WORK TO COMPLETE:
Give back the entries that follow exactly as written. Any picture gets left out.

↓

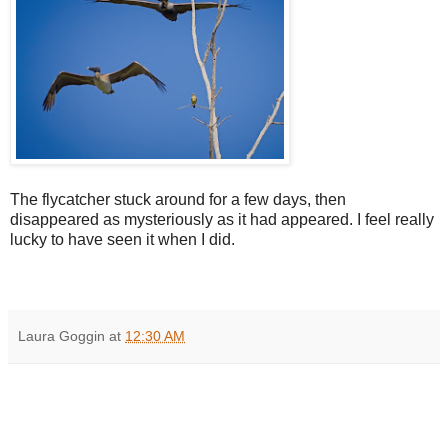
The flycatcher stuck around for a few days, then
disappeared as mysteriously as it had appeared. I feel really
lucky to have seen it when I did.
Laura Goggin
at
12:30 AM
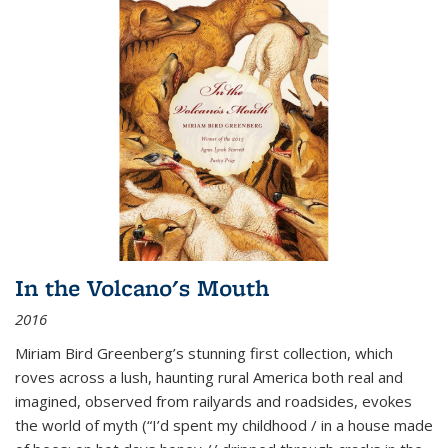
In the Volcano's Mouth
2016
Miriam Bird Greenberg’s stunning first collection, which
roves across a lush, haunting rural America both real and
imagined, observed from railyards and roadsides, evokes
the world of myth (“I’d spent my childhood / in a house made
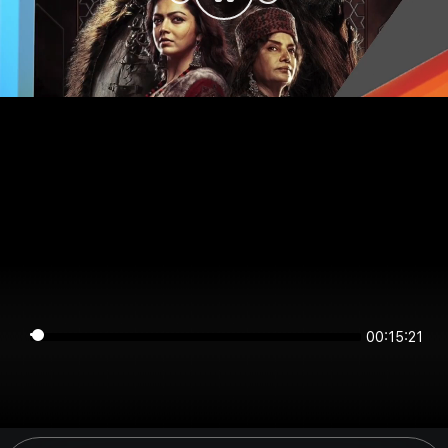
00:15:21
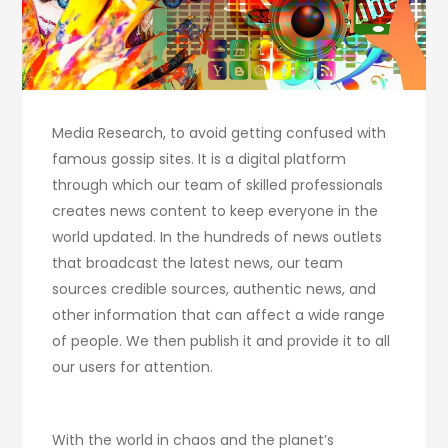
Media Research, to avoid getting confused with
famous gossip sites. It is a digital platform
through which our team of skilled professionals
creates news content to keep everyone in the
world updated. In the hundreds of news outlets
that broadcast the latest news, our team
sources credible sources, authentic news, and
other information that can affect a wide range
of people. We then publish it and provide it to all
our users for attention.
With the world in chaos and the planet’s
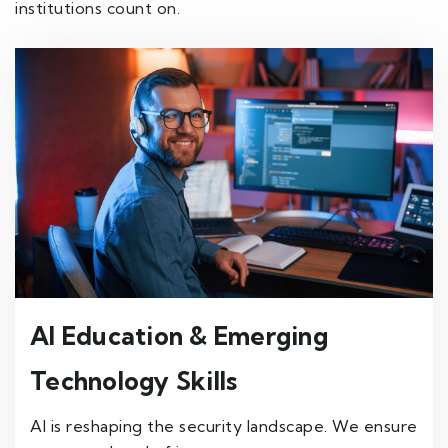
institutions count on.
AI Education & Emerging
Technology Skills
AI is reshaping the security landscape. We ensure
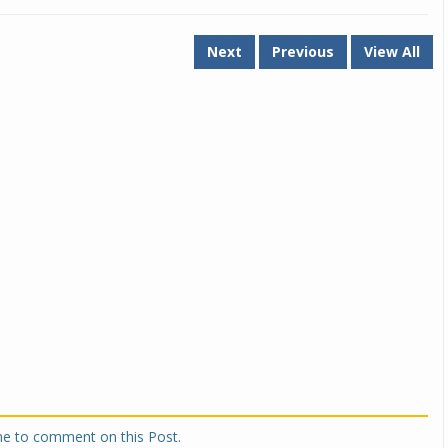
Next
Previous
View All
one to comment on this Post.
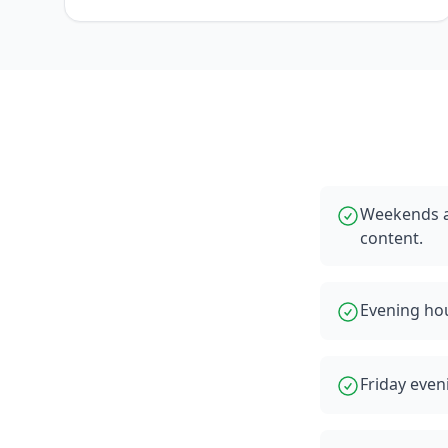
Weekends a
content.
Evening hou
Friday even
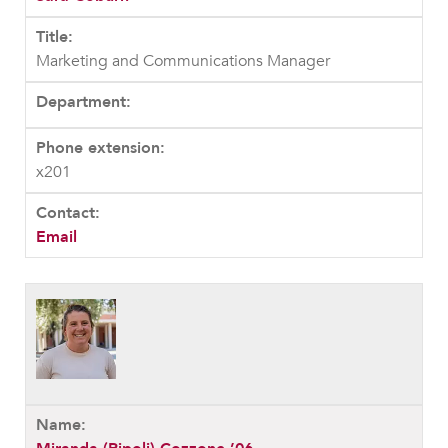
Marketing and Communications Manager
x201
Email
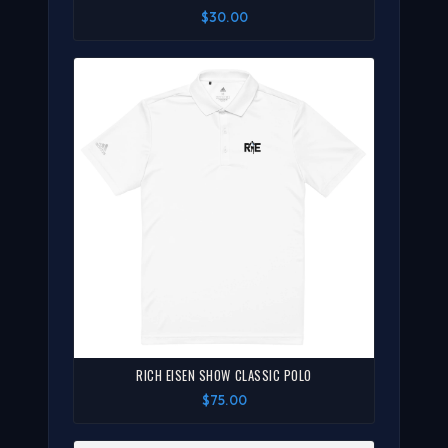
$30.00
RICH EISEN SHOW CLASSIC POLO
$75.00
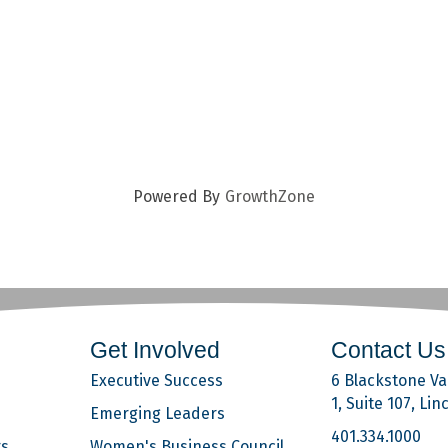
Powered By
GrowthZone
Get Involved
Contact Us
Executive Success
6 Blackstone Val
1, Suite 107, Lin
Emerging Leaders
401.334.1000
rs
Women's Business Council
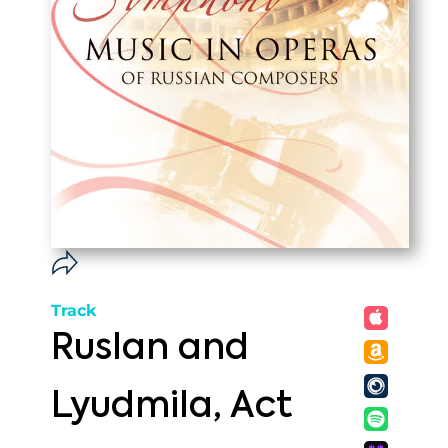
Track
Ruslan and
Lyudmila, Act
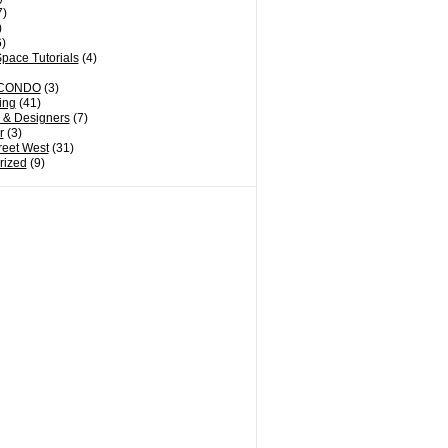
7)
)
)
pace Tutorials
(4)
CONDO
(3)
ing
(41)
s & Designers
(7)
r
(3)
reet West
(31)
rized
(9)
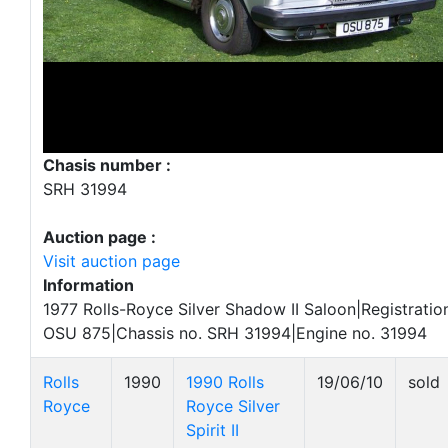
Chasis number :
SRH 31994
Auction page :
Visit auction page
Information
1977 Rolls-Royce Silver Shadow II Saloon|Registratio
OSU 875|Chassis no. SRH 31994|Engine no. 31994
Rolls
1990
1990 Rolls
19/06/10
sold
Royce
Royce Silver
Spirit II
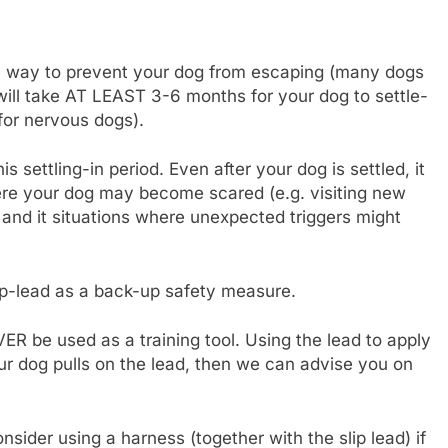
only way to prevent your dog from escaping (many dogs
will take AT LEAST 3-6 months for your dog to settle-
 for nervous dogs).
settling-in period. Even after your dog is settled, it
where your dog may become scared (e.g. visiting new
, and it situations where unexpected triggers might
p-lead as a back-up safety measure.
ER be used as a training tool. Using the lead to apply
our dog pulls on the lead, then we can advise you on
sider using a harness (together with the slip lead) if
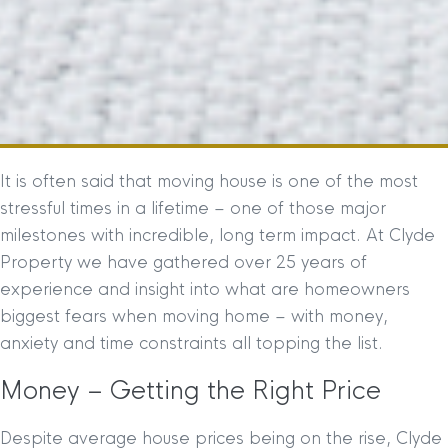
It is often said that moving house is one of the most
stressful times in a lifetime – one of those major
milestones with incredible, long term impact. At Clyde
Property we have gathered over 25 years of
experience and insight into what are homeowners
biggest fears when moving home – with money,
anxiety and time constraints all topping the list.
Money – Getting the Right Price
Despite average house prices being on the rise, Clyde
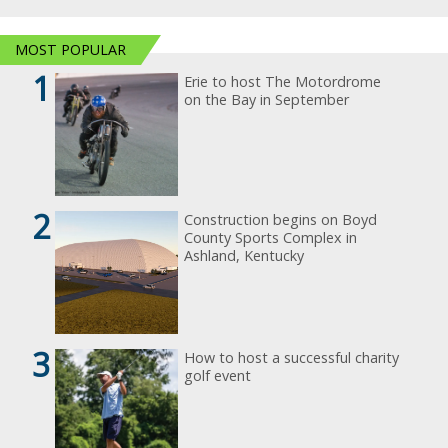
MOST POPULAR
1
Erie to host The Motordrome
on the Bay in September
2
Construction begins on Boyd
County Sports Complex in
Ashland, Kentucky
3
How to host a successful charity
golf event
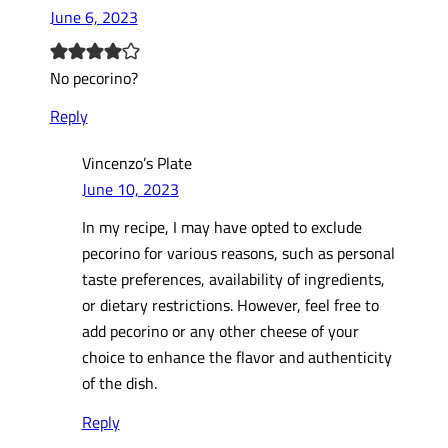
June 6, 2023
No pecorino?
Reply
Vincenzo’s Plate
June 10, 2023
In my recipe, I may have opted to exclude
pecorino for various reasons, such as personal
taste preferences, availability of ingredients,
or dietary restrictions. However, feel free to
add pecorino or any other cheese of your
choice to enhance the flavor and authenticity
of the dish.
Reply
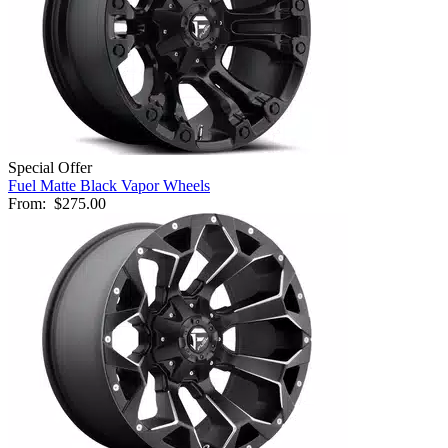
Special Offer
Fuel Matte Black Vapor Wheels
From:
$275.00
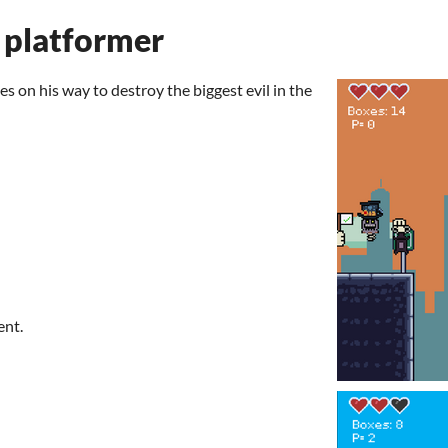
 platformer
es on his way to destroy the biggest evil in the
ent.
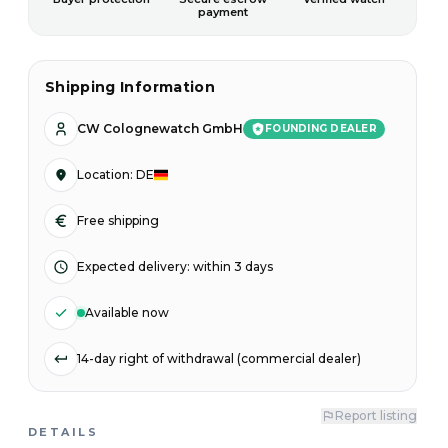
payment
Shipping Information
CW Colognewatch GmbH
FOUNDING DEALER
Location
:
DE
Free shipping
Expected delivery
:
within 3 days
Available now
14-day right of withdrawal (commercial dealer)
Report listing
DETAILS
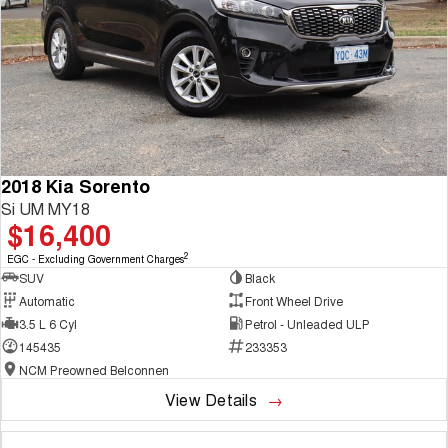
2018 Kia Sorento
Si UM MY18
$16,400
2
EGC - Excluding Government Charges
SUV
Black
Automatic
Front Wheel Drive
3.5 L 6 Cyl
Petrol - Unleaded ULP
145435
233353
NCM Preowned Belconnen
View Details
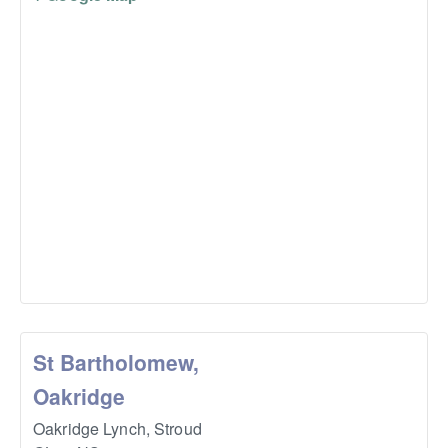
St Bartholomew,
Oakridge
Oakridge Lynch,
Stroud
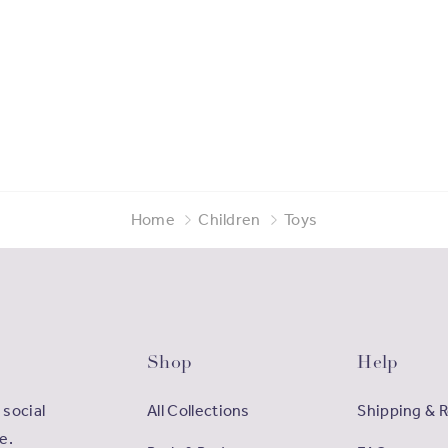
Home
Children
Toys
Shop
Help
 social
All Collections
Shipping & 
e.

↑

SOLUTION BELOW:
The flycatcher stuck around for a few days, then
disappeared as mysteriously as it had appeared. I feel really
lucky to have seen it when I did.
Laura Goggin
at
12:30 AM
In the Volcano's Mouth
2016
Miriam Bird Greenberg’s stunning first collection, which
roves across a lush, haunting rural America both real and
imagined, observed from railyards and roadsides, evokes
the world of myth (“I’d spent my childhood / in a house made
00:15:21
Media Research, to avoid getting confused with
famous gossip sites. It is a digital platform
through which our team of skilled professionals
creates news content to keep everyone in the
world updated. In the hundreds of news outlets
that broadcast the latest news, our team
sources credible sources, authentic news, and
other information that can affect a wide range
of people. We then publish it and provide it to all
our users for attention.
With the world in chaos and the planet’s
institutions count on.
AI Education & Emerging
Technology Skills
AI is reshaping the security landscape. We ensure
Next
Previous
View All
one to comment on this Post.
Weekends a
content.
Evening hou
Friday even
Marketing and Communications Manager
x201
Email
$30.00
RICH EISEN SHOW CLASSIC POLO
$75.00
Powered By
GrowthZone
Get Involved
Contact Us
Executive Success
6 Blackstone Val
1, Suite 107, Lin
Emerging Leaders
401.334.1000
rs
Women's Business Council
Track
Ruslan and
Lyudmila, Act
7)
)
)
pace Tutorials
(4)
CONDO
(3)
ing
(41)
s & Designers
(7)
r
(3)
reet West
(31)
rized
(9)
Chasis number :
SRH 31994
Auction page :
Visit auction page
Information
1977 Rolls-Royce Silver Shadow II Saloon|Registratio
OSU 875|Chassis no. SRH 31994|Engine no. 31994
Rolls
1990
1990 Rolls
19/06/10
sold
Royce
Royce Silver
Spirit II
only way to prevent your dog from escaping (many dogs
will take AT LEAST 3-6 months for your dog to settle-
 for nervous dogs).
settling-in period. Even after your dog is settled, it
where your dog may become scared (e.g. visiting new
, and it situations where unexpected triggers might
p-lead as a back-up safety measure.
ER be used as a training tool. Using the lead to apply
our dog pulls on the lead, then we can advise you on
sider using a harness (together with the slip lead) if
It is often said that moving house is one of the most
stressful times in a lifetime – one of those major
milestones with incredible, long term impact. At Clyde
Property we have gathered over 25 years of
experience and insight into what are homeowners
biggest fears when moving home – with money,
anxiety and time constraints all topping the list.
Money – Getting the Right Price
Despite average house prices being on the rise, Clyde
MOST POPULAR
1
Erie to host The Motordrome
on the Bay in September
2
Construction begins on Boyd
County Sports Complex in
Ashland, Kentucky
3
How to host a successful charity
golf event
June 6, 2023
No pecorino?
Reply
Vincenzo’s Plate
June 10, 2023
In my recipe, I may have opted to exclude
pecorino for various reasons, such as personal
taste preferences, availability of ingredients,
or dietary restrictions. However, feel free to
add pecorino or any other cheese of your
choice to enhance the flavor and authenticity
of the dish.
Reply
Special Offer
Fuel Matte Black Vapor Wheels
From:
$275.00
 platformer
es on his way to destroy the biggest evil in the
ent.
payment
Shipping Information
CW Colognewatch GmbH
FOUNDING DEALER
Location
:
DE
Free shipping
Expected delivery
:
within 3 days
Available now
14-day right of withdrawal (commercial dealer)
Report listing
DETAILS
2018 Kia Sorento
Si UM MY18
$16,400
2
EGC - Excluding Government Charges
SUV
Black
Automatic
Front Wheel Drive
3.5 L 6 Cyl
Petrol - Unleaded ULP
145435
233353
NCM Preowned Belconnen
View Details
St Bartholomew,
Oakridge
Oakridge Lynch,
Stroud
Home
Children
Toys
Shop
Help
 social
All Collections
Shipping & 
e.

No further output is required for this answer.